(Listed records Opens)

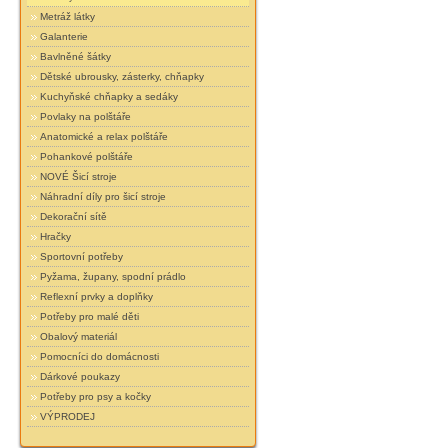
Metráž látky
Galanterie
Bavlněné šátky
Dětské ubrousky, zásterky, chňapky
Kuchyňské chňapky a sedáky
Povlaky na polštáře
Anatomické a relax polštáře
Pohankové polštáře
NOVÉ Šicí stroje
Náhradní díly pro šicí stroje
Dekorační sítě
Hračky
Sportovní potřeby
Pyžama, župany, spodní prádlo
Reflexní prvky a doplňky
Potřeby pro malé děti
Obalový materiál
Pomocníci do domácnosti
Dárkové poukazy
Potřeby pro psy a kočky
VÝPRODEJ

(Listed records Closes)

Activity: From the first line to the last, repeat the records exactly and skip the pictures.

Result:
Metráž látky
Galanterie
Bavlněné šátky
Dětské ubrousky, zásterky, chňapky
Kuchyňské chňapky a sedáky
Povlaky na polštáře
Anatomické a relax polštáře
Pohankové polštáře
NOVÉ Šicí stroje
Náhradní díly pro šicí stroje
Dekorační sítě
Hračky
Sportovní potřeby
Pyžama, župany, spodní prádlo
Reflexní prvky a doplňky
Potřeby pro malé děti
Obalový materiál
Pomocníci do domácnosti
Dárkové poukazy
Potřeby pro psy a kočky
VÝPRODEJ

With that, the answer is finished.